[Records provided — start]

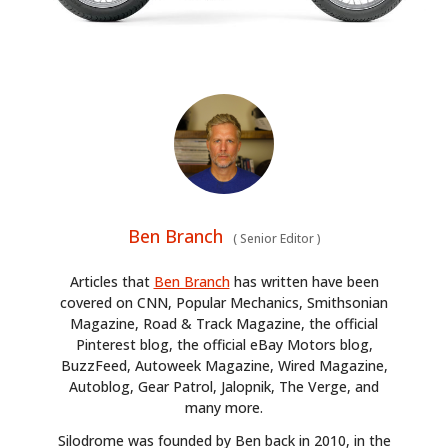
BOOKS
Ben Branch
(
Senior Editor
)
Articles that
Ben Branch
has written have been
covered on CNN, Popular Mechanics, Smithsonian
Magazine, Road & Track Magazine, the official
Pinterest blog, the official eBay Motors blog,
BuzzFeed, Autoweek Magazine, Wired Magazine,
Autoblog, Gear Patrol, Jalopnik, The Verge, and
many more.
Silodrome was founded by Ben back in 2010, in the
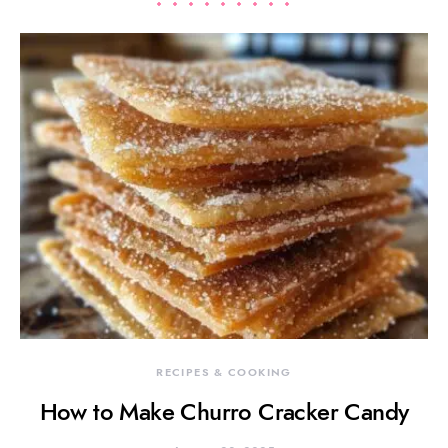
RECIPES & COOKING
How to Make Churro Cracker Candy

[Records provided — finish]

Activity: Would you copy every line of the entries in which "Magazine" appears?

Task answer:
Magazine, Road & Track Magazine, the official
BuzzFeed, Autoweek Magazine, Wired Magazine,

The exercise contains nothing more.